|Pavel Datsyuk can expect a heavy dose of Valtteri Filppula, at least through the first two games of the first-round series in Tampa Bay. (Photo by Getty Images) |
TAMPA, Fla. – When Valtteri Filppula signed a free-agent contract with the Tampa Bay Lightning that is paying him $25 million over five years, he never imagined a playoff series pitting his new team against his old squad.
But over the past five days, it’s been sinking in for Filppula as he and the Lightning prepare for their first-round playoff series against the Red Wings.
“I didn’t really think about it too much,” said Filppula, who just finished his second season with the Lightning. “Obviously, I knew we’re going to play each other a lot (in the regular season). You don’t want to think too far in the playoffs but now it’s happening. We’ll see how it goes, I’m excited. I’m sure it’ll be a fun series.”
Over seven years, Filppula had become a favorite among his Wings’ teammates. He counts Niklas Kronwall, Henrik Zetterberg, Johan Franzen and Pavel Datsyuk among his best friends. The last time the Wings were in town, several former teammates took Filppula out to celebrate his 31st birthday.
But this week all communication ceases to exist.
“I think everybody knows what’s going on this time of year,” Filppula said. “Obviously, I’d like to talk to the guys but we’ll do that more after. I’m sure after the series we’ll go back to normal but obviously playoff time is a little bit different and let them focus on what they’re doing and me for things we’re doing here.”
During his time in Detroit, he produced 100 goals and 251 points in 482 games. He averaged 16 minutes or more in average ice time in six straight seasons, including a career-high 18:15 in 2011-12. That year he also established career highs for games played (81), goals (23), assists (43) and points (66). Filppula has always excelled in the face-off circle during his time in the NHL, posting a 51.7 career win percentage.
Despite playing a full season for the first time in his career, 2014-15 wasn’t Filppula’s best. He finished sixth in scoring for the Lightning, producing 12 goals and 48 points in 82 games. However, he owned a team-worst minus-14 with just 91 shots on goal as a third-line center between Vladislav Namestnikov and Cedric Paquette.

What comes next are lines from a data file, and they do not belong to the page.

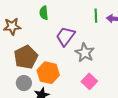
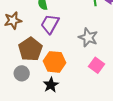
purple trapezoid: (65, 36) -> (50, 24), moved
gray circle: (24, 83) -> (22, 73), moved

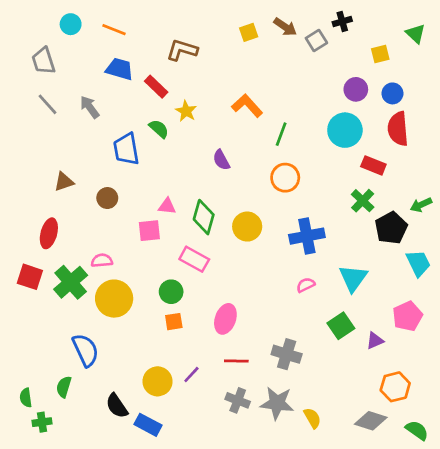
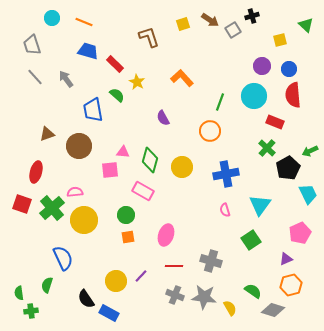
brown L-shape: (182, 50) -> (149, 37), moved, turned 55
green line: (281, 134) -> (220, 102), moved
brown circle: (107, 198) -> (79, 146), size x1.6
pink semicircle: (306, 285) -> (225, 210), turned -80
purple triangle: (375, 341) -> (286, 259), moved
green semicircle: (417, 430) -> (253, 291), moved

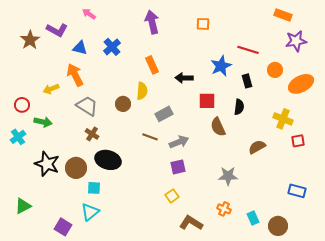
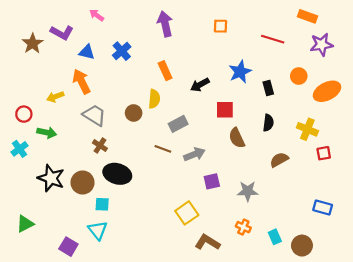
red line: (248, 50) -> (273, 39), moved
black arrow: (184, 78) -> (200, 85), turned -30
black semicircle: (239, 107) -> (268, 123), moved
purple square: (178, 167) -> (212, 181), moved
yellow square: (172, 196) -> (187, 213), size x1.5
cyan triangle: (90, 212) -> (98, 230), turned -30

Defenseman Anton Stralman and center Brian Boyle have Stanley Cup finals experience, but Filppula is the only player in the Lightning’s locker room with a ring. And while he isn’t the most vocal, his younger teammates seek his wisdom and playoff advice.
“He brings that experience,” defenseman Victor Hedman said. “He went all the way with Detroit. He said it’s the best feeling you can feel as a hockey player to win that trophy and he knows. We know what it takes to go deep in the playoff run. It’s good to have that experience on the team but we just have to take it step by step and not focus on what lies ahead. We just have to focus on the game tonight and then take care of the rest later.”
Though Filppula’s ffensive production was down, the Wings are still wary of his defensive abilities, which Lightning coach Jon Cooper said he’ll use against Detroit’s top line of Zetterberg, Datsyuk and Darren Helm.
“One thing about Val, you give him the toughest assignment and he delivers for you,” Cooper said. “I think you’re going to see Val against Hank. You’re going to see him against Pav. He’ll be out against those guys because he knows how to defend. He’s always on the right side of pucks. I never sit here and say, ‘Oh well, Val you should have 25 goals.’ I’m sure he wants to have that, but he does so many things in different areas. He kills penalties for us, plays on the power play, wins face offs, he’s out in the last minute. I can go on and on. That’s what he does for us and those guys are invaluable for you.”
Zetterberg is aware, too, that he’ll see a heavy dose of his friend through this first-round series.
“We’re going to see him a lot,” Zetterberg said. “He’s a good player and you have to be sharp when you play against him because he skates very well and he’s very solid defensively. But when he gets a chance offensively he’s dangerous.”